┏━━

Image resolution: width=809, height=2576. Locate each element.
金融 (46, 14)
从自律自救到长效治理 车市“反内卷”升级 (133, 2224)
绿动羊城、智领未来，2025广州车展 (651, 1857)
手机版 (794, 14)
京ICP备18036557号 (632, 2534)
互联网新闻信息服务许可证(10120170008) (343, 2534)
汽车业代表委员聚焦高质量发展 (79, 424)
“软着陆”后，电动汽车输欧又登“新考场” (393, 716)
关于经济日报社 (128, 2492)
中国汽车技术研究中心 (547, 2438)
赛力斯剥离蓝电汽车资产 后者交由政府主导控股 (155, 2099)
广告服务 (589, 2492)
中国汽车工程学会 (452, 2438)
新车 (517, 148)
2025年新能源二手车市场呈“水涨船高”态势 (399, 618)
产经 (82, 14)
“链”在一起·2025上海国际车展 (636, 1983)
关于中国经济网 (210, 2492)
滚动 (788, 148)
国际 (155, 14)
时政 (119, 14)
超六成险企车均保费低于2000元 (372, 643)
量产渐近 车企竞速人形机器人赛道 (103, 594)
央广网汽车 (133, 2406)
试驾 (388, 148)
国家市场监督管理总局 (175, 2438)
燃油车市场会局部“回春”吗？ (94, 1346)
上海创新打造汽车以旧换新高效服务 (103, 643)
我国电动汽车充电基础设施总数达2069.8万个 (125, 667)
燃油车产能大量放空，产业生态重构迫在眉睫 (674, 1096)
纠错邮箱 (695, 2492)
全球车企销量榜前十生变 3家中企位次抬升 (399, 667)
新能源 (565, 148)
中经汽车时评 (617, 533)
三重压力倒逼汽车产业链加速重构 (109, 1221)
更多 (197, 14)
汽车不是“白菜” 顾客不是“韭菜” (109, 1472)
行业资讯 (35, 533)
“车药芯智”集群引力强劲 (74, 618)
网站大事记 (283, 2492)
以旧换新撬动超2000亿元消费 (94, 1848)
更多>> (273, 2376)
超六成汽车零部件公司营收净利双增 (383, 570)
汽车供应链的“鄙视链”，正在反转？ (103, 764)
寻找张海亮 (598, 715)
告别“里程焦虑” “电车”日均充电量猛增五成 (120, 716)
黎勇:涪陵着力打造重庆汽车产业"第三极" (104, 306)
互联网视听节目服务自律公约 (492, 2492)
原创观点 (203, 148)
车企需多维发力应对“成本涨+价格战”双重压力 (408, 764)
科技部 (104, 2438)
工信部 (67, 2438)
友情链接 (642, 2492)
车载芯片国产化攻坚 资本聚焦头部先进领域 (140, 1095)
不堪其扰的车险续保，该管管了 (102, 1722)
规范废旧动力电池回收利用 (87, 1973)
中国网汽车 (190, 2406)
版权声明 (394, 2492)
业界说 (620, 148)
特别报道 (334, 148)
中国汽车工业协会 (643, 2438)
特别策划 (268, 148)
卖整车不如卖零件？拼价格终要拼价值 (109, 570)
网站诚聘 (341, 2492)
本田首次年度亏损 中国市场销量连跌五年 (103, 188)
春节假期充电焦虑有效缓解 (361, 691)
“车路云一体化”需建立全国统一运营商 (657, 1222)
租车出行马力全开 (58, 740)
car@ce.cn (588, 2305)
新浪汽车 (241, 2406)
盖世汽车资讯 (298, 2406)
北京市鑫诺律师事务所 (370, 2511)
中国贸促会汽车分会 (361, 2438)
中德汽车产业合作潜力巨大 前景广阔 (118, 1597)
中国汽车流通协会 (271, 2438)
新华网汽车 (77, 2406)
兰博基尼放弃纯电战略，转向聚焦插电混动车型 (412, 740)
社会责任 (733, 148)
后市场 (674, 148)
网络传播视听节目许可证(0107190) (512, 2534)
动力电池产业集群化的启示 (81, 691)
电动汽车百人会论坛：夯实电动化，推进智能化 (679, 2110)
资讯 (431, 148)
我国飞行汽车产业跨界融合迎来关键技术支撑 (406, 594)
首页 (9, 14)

┗━━
┏━━

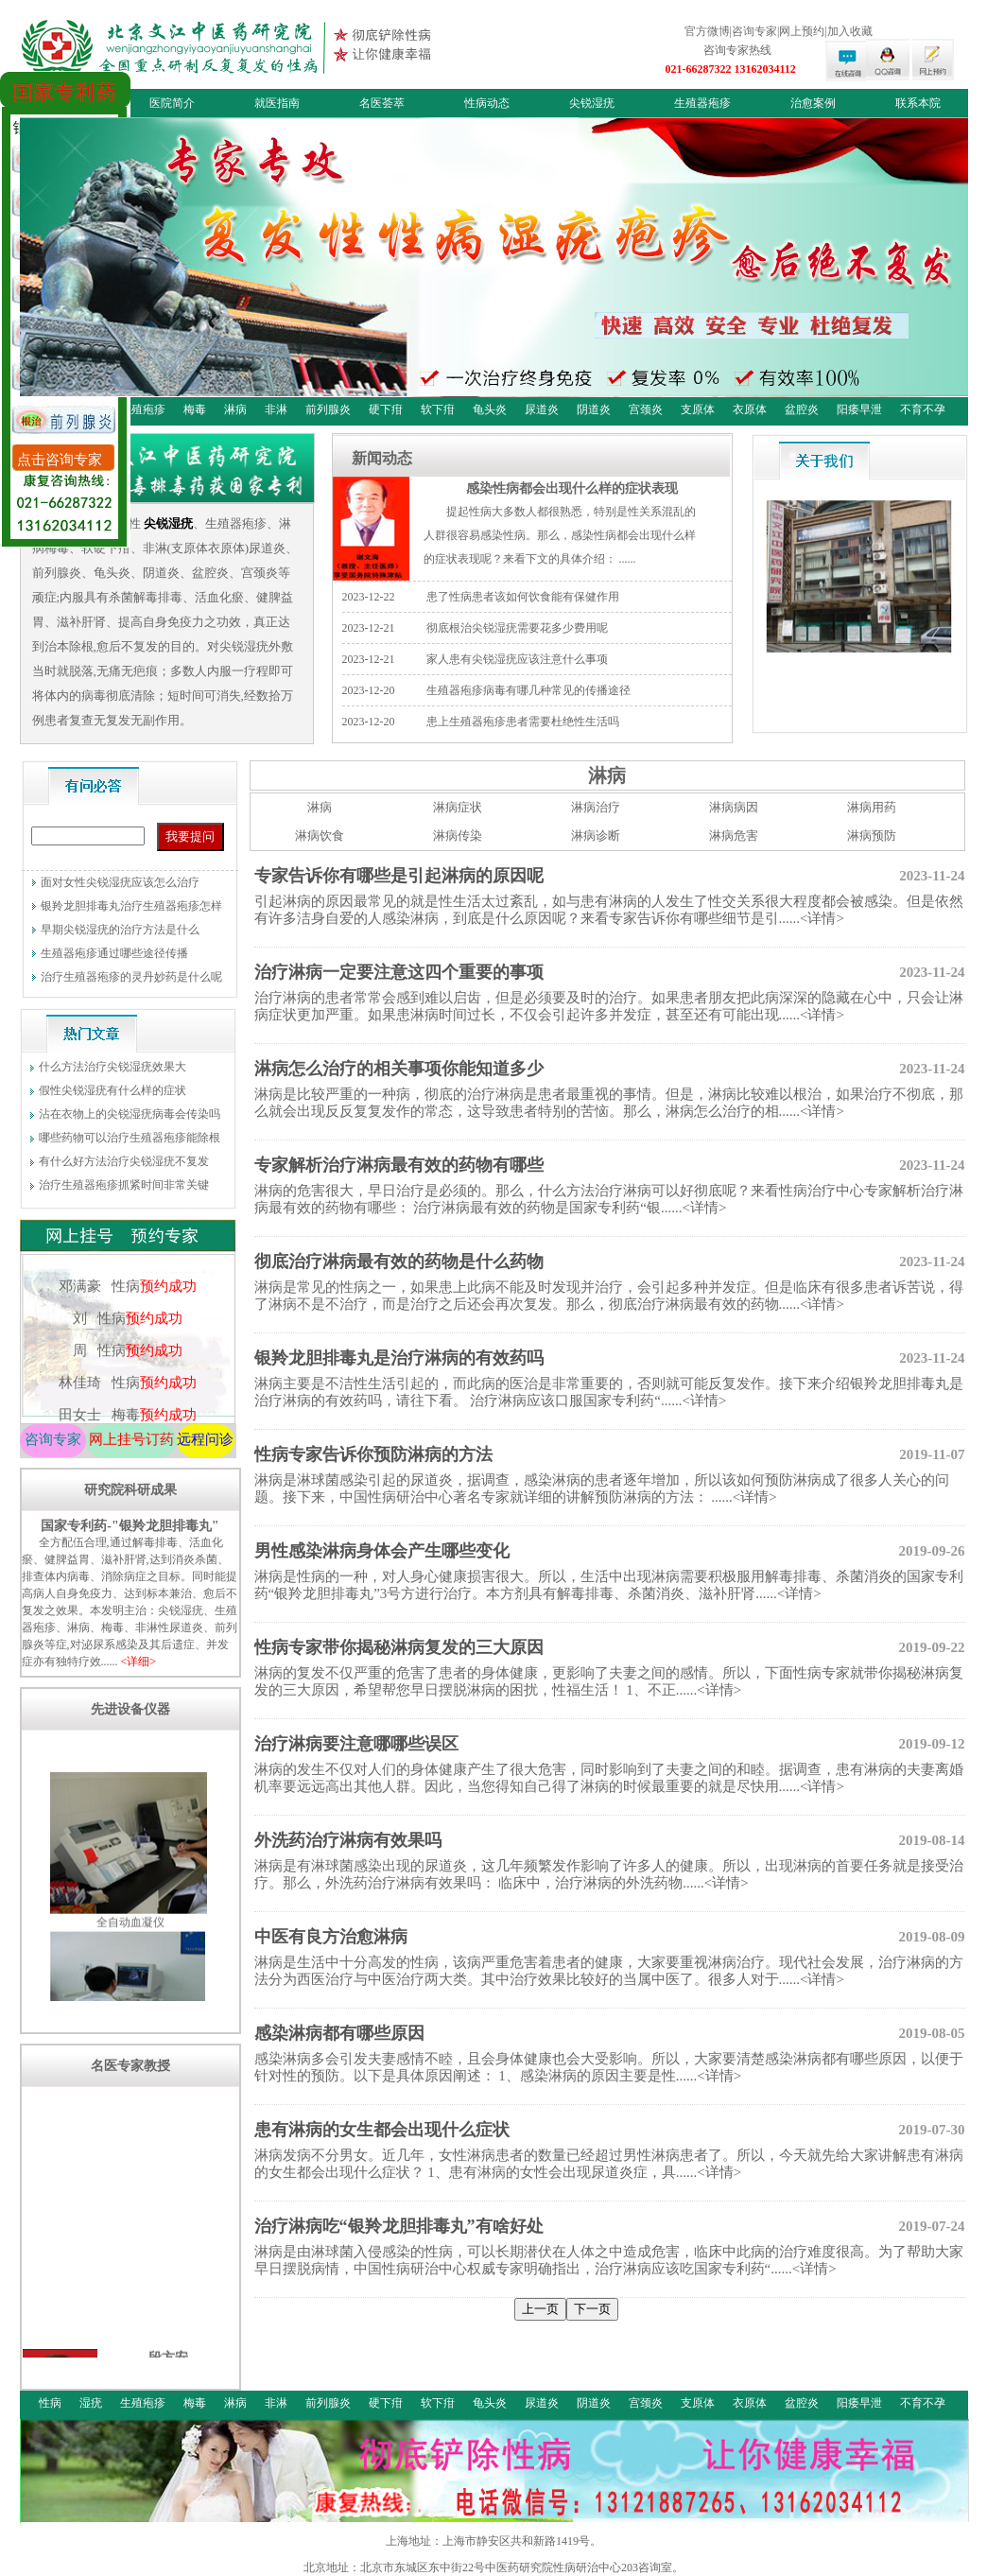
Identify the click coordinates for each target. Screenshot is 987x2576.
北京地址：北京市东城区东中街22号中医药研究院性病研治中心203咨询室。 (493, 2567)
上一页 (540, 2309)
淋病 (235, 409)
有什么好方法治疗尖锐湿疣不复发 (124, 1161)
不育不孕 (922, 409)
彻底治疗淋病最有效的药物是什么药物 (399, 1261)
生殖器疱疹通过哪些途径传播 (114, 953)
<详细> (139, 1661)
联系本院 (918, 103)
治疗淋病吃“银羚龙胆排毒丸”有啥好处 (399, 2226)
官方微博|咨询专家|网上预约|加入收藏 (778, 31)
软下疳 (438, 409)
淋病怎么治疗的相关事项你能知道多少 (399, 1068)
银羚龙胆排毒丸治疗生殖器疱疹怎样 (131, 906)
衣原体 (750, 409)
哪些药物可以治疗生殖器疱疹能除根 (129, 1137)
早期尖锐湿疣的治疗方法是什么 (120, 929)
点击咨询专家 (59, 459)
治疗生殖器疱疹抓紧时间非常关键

┗━━
┏━━

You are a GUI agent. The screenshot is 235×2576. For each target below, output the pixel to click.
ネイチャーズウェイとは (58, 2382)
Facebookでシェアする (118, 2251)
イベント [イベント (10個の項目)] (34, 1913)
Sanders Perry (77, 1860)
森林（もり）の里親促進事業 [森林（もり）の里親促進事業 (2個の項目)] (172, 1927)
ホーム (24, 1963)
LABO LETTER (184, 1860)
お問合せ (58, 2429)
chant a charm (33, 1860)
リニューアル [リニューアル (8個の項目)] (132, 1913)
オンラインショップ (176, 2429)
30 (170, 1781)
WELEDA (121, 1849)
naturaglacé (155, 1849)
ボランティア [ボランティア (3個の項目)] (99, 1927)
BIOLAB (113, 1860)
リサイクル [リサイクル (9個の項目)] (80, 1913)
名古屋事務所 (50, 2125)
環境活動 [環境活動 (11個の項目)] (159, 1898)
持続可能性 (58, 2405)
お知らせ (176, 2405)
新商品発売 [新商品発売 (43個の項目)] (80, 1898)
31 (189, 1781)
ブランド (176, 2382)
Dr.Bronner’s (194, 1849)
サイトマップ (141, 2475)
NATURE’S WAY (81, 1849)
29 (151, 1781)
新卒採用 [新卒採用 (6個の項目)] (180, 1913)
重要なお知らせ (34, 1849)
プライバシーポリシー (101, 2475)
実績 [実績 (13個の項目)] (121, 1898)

┗━━

WHAT TO DO: Look above for the line containing "新浪汽车 (241, 2406)" and the line containing "网络传播视听节目许可证(0107190) (512, 2534)". Transcribe both, with the lines between them, exactly.

EXERCISE OUTPUT:
新浪汽车 (241, 2406)
盖世汽车资讯 (298, 2406)
北京市鑫诺律师事务所 (370, 2511)
中国贸促会汽车分会 (361, 2438)
中德汽车产业合作潜力巨大 前景广阔 (118, 1597)
中国汽车流通协会 (271, 2438)
新华网汽车 (77, 2406)
兰博基尼放弃纯电战略，转向聚焦插电混动车型 (412, 740)
社会责任 (733, 148)
后市场 (674, 148)
网络传播视听节目许可证(0107190) (512, 2534)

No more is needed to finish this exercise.